While this will be filled with music, it will probably also include but not be limited to writing, film, tv, food, art, ads, pop culture, social issues and media. Look for recommendations, analysis, commentary and, eventually, interviews with interesting people. With all of this floating around up there, the name Dead Fresh kept coming back. It said something about how I wanted to write about culture and creativity and the very specific ways these things come and go so quickly these days.
As with any great name, you have to do some due diligence to figure out where you got it and if you can use it. Apparently there’s a California streetwear brand and a defunct Irish sunglasses company that used the name. All good there. More bizarre is the Urban Dictionary definition that says it’s “used as a sort of "counter-anglicism" to mirror other Quebecois slang,” which was certainly news to any of the actual Quebecois I mentioned it to.
The most probable origin is, of course, a lifetime of listening to hip hop. Though I’m not an officially accredited rap scholar, for me it might begin with the 1989 jam “D.E.F. = Doug E. Fresh” (“Cause they call me Doug E. Fresh/They know I'm DEF and the initials of my name is D.E.F”). The phrase “fresh to def” starts popping up a bit later in verses by Kriss Kross, Dame Dash, Lupe Fiasco and Memphis Bleek (who drops it on a killer Sauce Money song.)

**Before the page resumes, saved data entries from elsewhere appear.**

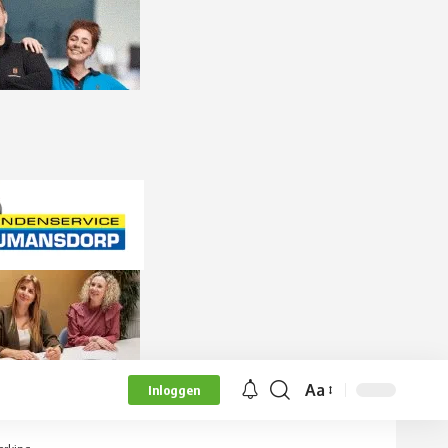
Aa
Inloggen
Lettergrootte
aanpassen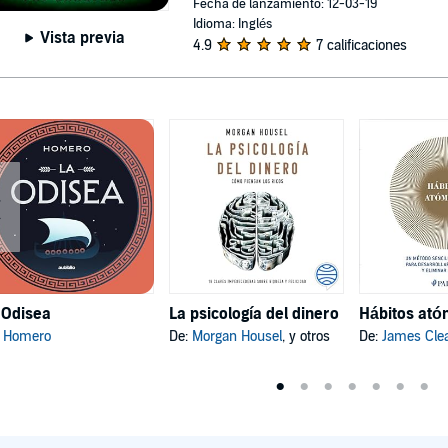
Fecha de lanzamiento: 12-03-19
Idioma: Inglés
Vista previa
4.9
7 calificaciones
 Odisea
La psicología del dinero
:
Homero
De:
Morgan Housel
, y otros
De:
James Cle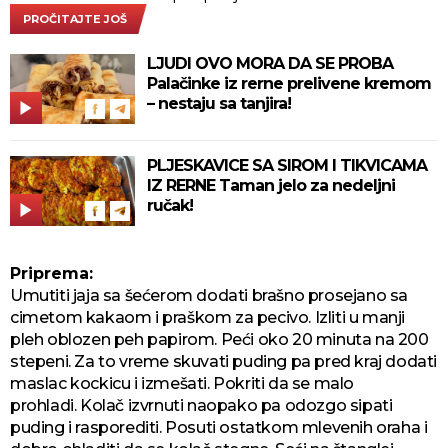
PROČITAJTE JOŠ
LJUDI OVO MORA DA SE PROBA
Palačinke iz rerne prelivene kremom
– nestaju sa tanjira!
PLJESKAVICE SA SIROM I TIKVICAMA
IZ RERNE Taman jelo za nedeljni
ručak!
Priprema:
Umutiti jaja sa šećerom dodati brašno prosejano sa
cimetom kakaom i praškom za pecivo. Izliti u manji
pleh oblozen peh papirom. Peći oko 20 minuta na 200
stepeni. Za to vreme skuvati puding pa pred kraj dodati
maslac kockicu i izmešati. Pokriti da se malo
prohladi. Kolač izvrnuti naopako pa odozgo sipati
puding i rasporediti. Posuti ostatkom mlevenih oraha i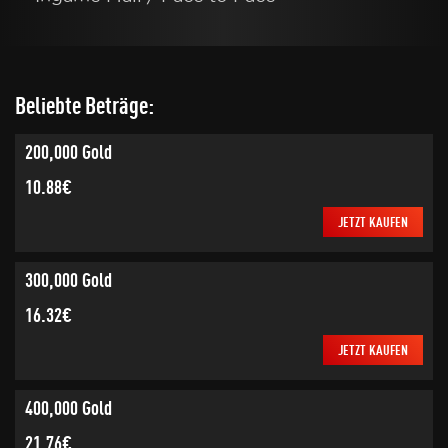
Beliebte Beträge:
200,000 Gold
10.88€
JETZT KAUFEN
300,000 Gold
16.32€
JETZT KAUFEN
400,000 Gold
21.76€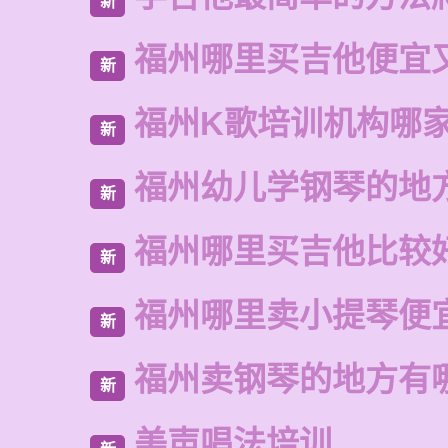
新
福州哪里买吉他便宜
新
福州K歌培训机构哪
新
福州幼儿学钢琴的地
新
福州哪里买吉他比较
新
福州哪里卖小提琴便
新
福州卖钢琴的地方有
新
美声唱法培训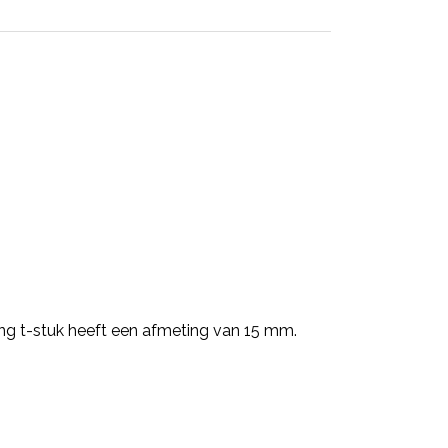
ng t-stuk heeft een afmeting van 15 mm.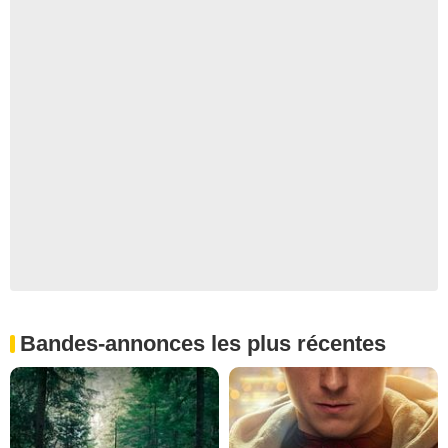
Bandes-annonces les plus récentes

The morph into “fresh to death” seems to be the work of Jay-Z, who first uses it on his debut album (“Fresh to death in Moschino, coach bag”) and then later in two songs off The Black Album, including the chorus of “Change Clothes.” Inspiring others as he does, you then start to hear it in early Kanye, Lil Wayne, Future, in a Birdman verse on the “Make it Rain” remix, plus Kevin Gates, Run the Jewels, Juice Wrld and even rap pioneer Lana Del Rey. Maybe because of that last one, it soon flips to “dead fresh” in lyrics by Migos, Gucci Mane, Young Thug, A$AP Rocky, Outkast and Gunna, plus multiple song titles, more recently by legendary Halifax rapper Tachichi.
This long, winding road to answering what is Dead Fresh is also probably the best answer to the why is Dead Fresh question. Because it makes clear that I’m as curious, open and engaged as ever in making and sharing these entertaining maps to places that I think might interest us.
I can’t end without mentioning the killer logo and design done by the lovely and talented Jenn McIntyre, with an assist from our daughter on the clearly iconic Dead Fresh ghost illustration.
Thanks for reading everyone. This is probably going to be great.
Strong take but I will be telling people you've named this (blog?) after your time following a Jerry Garcia tribute artist in the late 90s.